Şeyhten ‘İskambil Oynayanlar’a 250 milyon dolar
Katar Emiri El Tani, Modern sanatın babası olarak bilinen Fransız post-empresyonist ressam Paul Cezanne’ın “İskambil Oynayanlar” tablosuna 250 milyon dolar verdi. Fransız ressam Paul Cezanne’ın 19. yüzyılın sonuna ait eseri, 250 milyon dolarla dünyanın en pahalı sanat eseri unvanını da almış oldu. Tabloyu koleksiyonunda tutan Yunan armatör George Embiricos, Fransız ressamın bu nadide eserini ölmeden önce satışa çıkarmıştı.
Hâlâ duvar rengine göre tablo istiyorlar
- Sanatla ilgilenen yeni bir kesim var der misiniz?
Sanatsever tarzı aynı gibi. Ancak bir dönem aktif olanlar yavaşlıyor.
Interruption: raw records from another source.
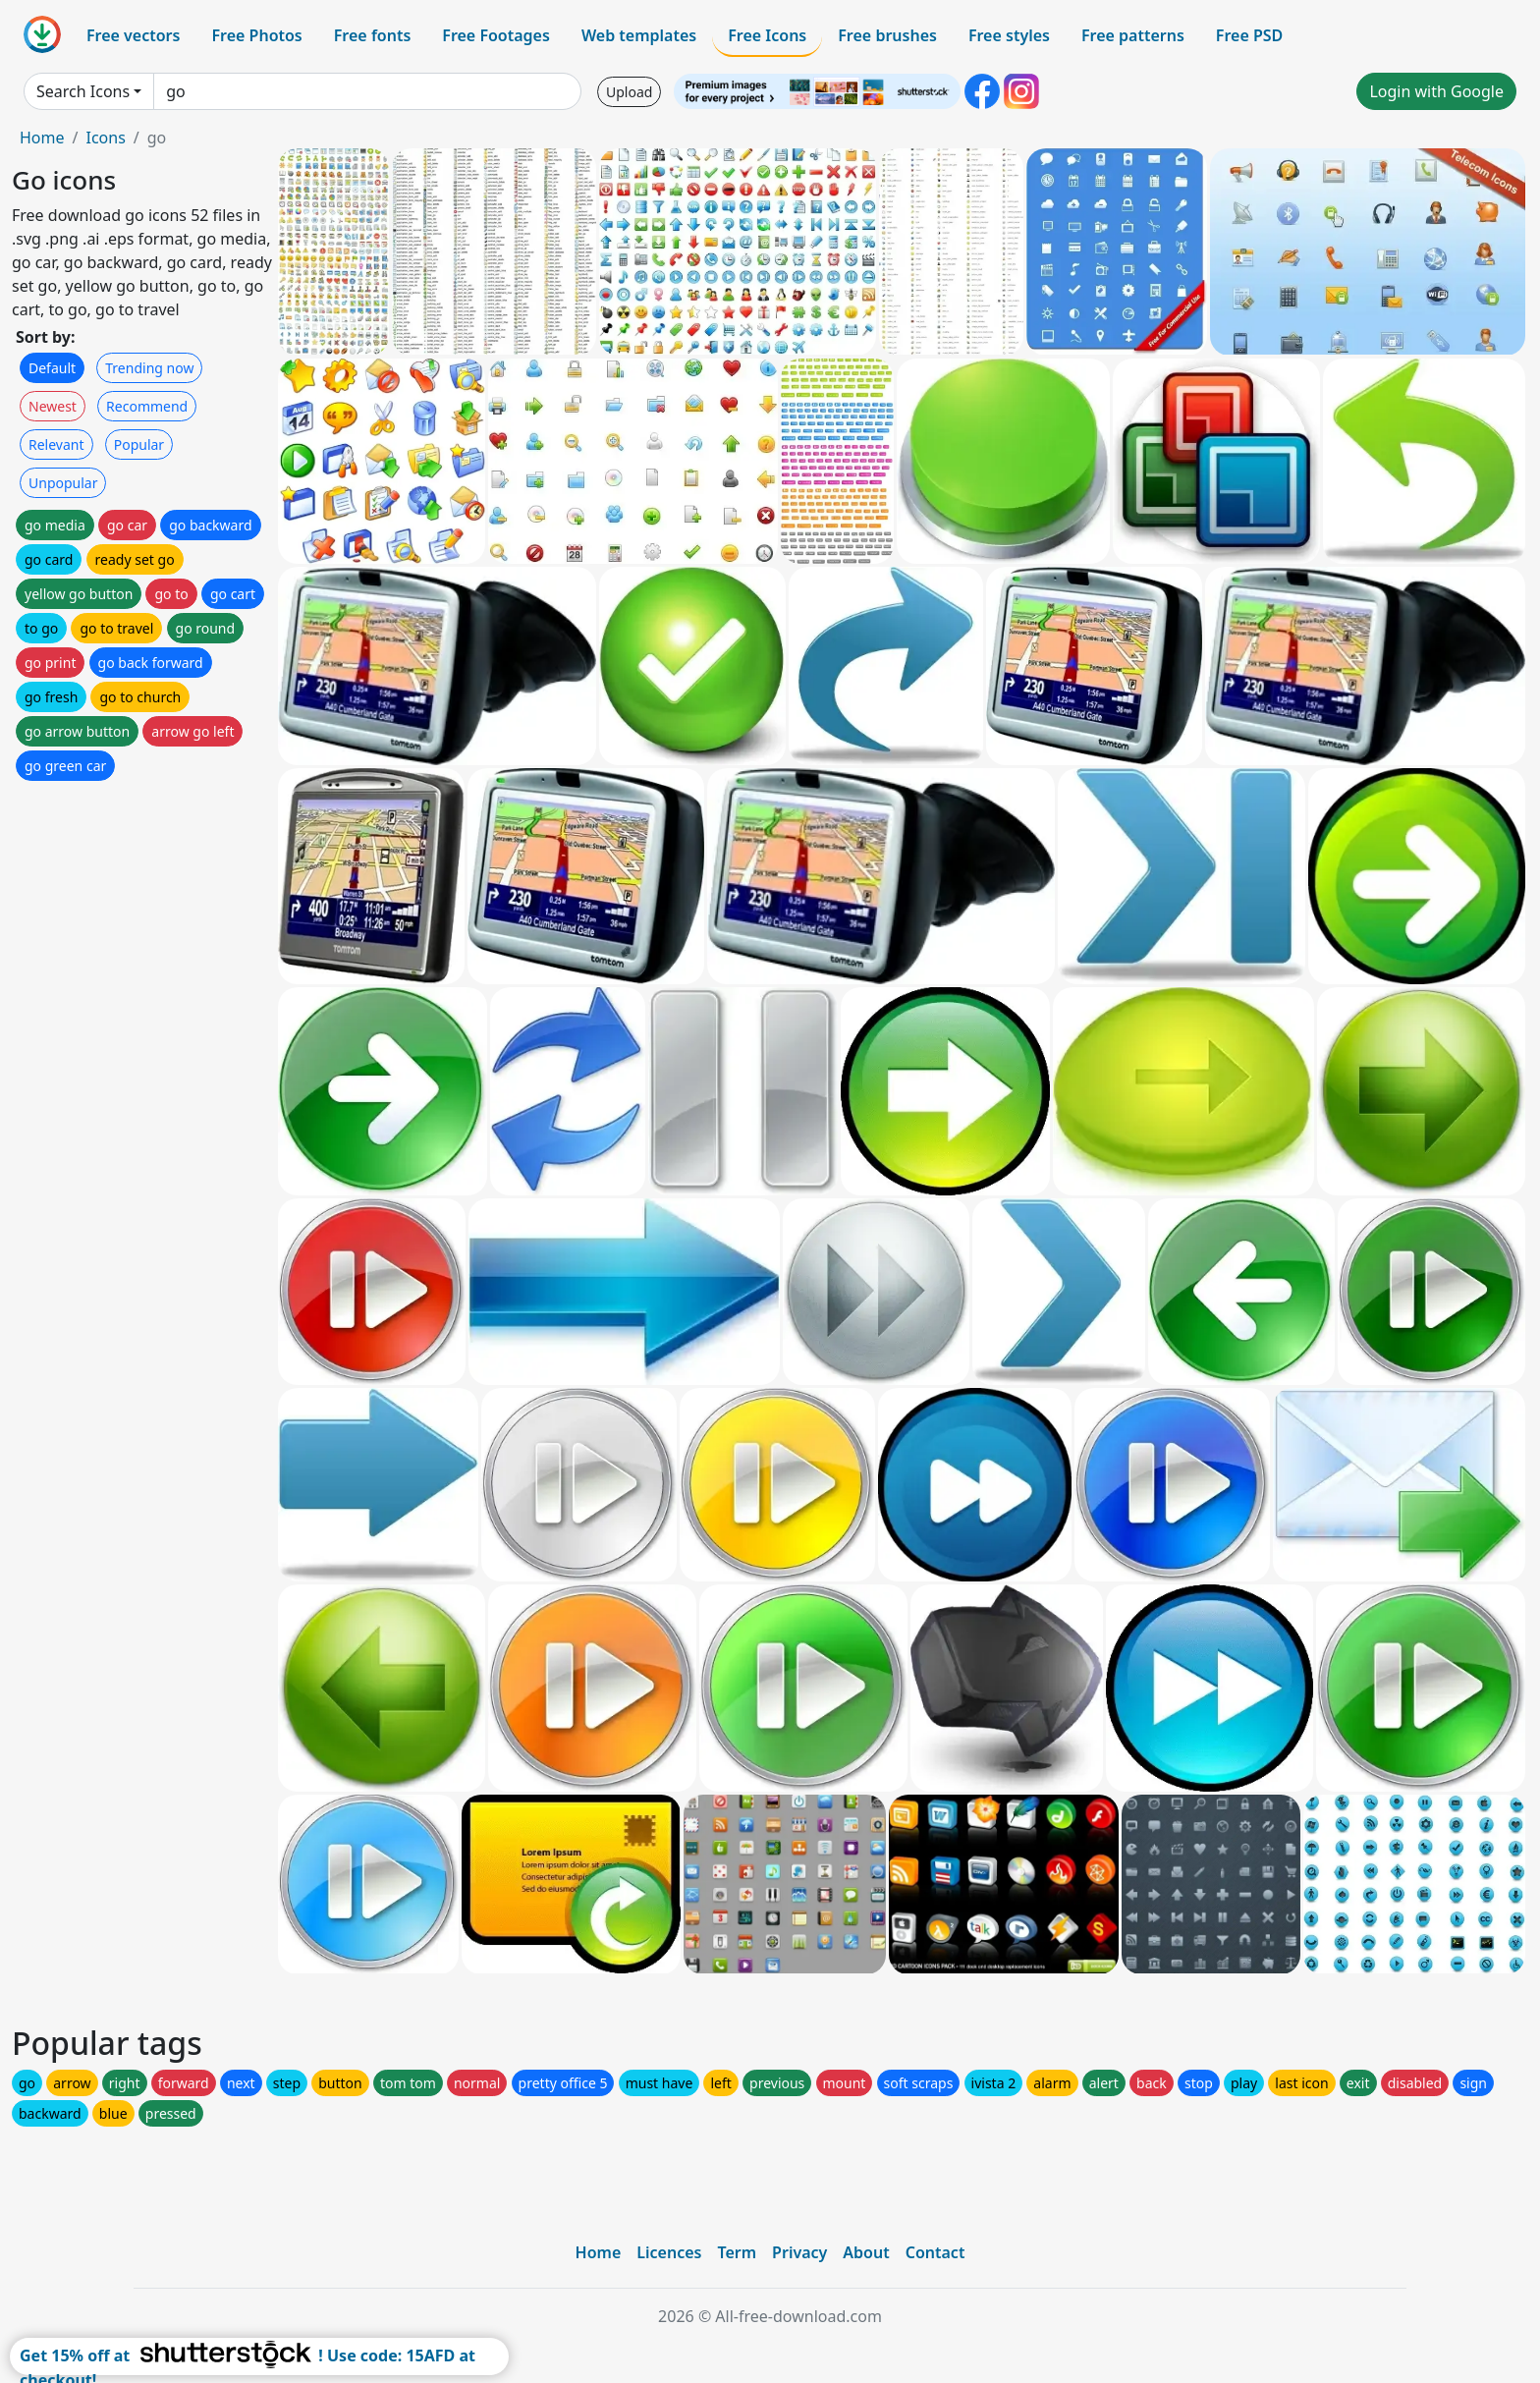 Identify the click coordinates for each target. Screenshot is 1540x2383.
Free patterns (1132, 35)
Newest (52, 406)
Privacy (799, 2252)
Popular (139, 444)
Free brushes (887, 35)
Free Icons (767, 35)
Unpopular (62, 482)
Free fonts (373, 35)
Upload (629, 92)
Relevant (56, 444)
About (866, 2252)
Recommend (147, 406)
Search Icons (83, 91)
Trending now (149, 368)
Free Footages (496, 35)
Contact (935, 2252)
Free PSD (1249, 35)
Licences (668, 2252)
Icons (105, 137)
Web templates (638, 35)
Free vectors (133, 35)
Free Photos (256, 35)
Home (42, 137)
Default (52, 368)
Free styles (1009, 35)
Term (736, 2252) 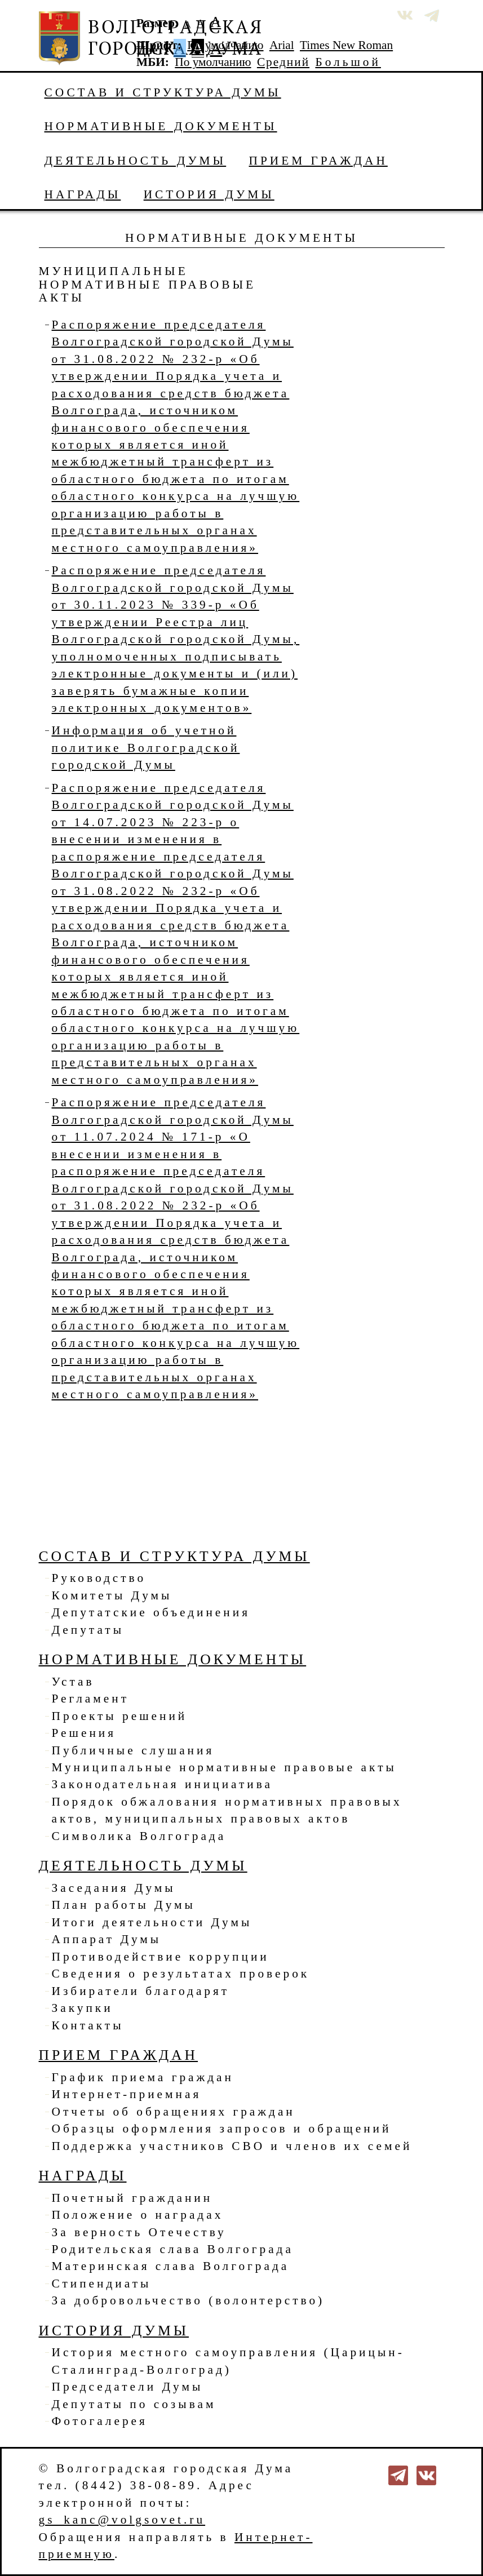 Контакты (88, 2025)
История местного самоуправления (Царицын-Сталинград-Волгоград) (228, 2361)
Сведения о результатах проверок (181, 1973)
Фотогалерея (100, 2421)
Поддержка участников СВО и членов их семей (232, 2146)
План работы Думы (124, 1905)
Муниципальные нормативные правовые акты (224, 1767)
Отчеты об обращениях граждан (173, 2111)
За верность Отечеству (139, 2232)
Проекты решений (120, 1716)
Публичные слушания (133, 1750)
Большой (348, 62)
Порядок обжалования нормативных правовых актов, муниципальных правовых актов (227, 1810)
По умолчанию (225, 45)
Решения (84, 1733)
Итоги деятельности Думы (152, 1922)
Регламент (91, 1698)
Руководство (99, 1578)
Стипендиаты (102, 2283)
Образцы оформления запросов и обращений (222, 2128)
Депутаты (88, 1630)
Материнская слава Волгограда (171, 2266)
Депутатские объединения (151, 1612)
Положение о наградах (138, 2215)
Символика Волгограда (139, 1836)
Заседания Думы (114, 1888)
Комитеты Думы (112, 1595)
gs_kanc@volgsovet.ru (122, 2519)
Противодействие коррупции (160, 1956)
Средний (283, 62)
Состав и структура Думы (163, 92)
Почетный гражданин (132, 2198)
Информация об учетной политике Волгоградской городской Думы (146, 748)
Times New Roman (346, 45)
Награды (83, 194)
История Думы (209, 194)
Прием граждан (318, 160)
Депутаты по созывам (134, 2404)
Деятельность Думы (136, 160)
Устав (73, 1681)
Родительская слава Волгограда (173, 2249)
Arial (281, 45)
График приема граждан (143, 2077)
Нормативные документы (161, 126)
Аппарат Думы (107, 1939)
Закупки (82, 2008)
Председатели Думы (127, 2386)
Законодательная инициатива (162, 1784)
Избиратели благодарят (141, 1991)
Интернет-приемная (127, 2094)
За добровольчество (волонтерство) (188, 2300)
Türkiye’de çağdaş sanat alanlar patron kesimi genelde, üst düzey yöneticiler. Ekonomi iyi gittiğinde sayı kabarıyor. Bir de entelektüel isimler alıyor, onlar evlerine asmak için alıyor.
- Hâlâ var mı salondaki koltuk takımının rengine, duvar rengine uygun tablo arayanlar?
İnanır mısınız hâlâ öyle alanlar var. Fıkra gibi. ‘Koltuğum şu renk, üzerine şu renk, hatta şu sanatçının ismini de vererek istiyorlar. Ben yadırgamıyorum. Ancak bunu sanatçıya söylerken dikkat ediyorum. Ben Komet’e çok takılırım. ‘Çok figürlü işler yap onlar seviliyor’ derim. O da ‘olur mu böyle şey’ diye söylenir hep. Sanatın teorisi ve ticareti aslında üst üste oturmuyor. Sonuçta galeriler ticari müessese. Ne satılıyorsa onu alıyor. Devrim Erbil Hoca’yı çok severim. Ona da şaka yaparım. ‘Evimin şurasına şu renkte bir Devrim Erbil istiyorum’ diyebiliyorlar. Çağdaş sanatta renk ve ebat çok önemli.
- Nelere ilgi var? Hangi sanatçılara ilgi var?
Müzayede evi olarak isim vermek çok yanlış olabiliyor. İsimler kırılabiliyor.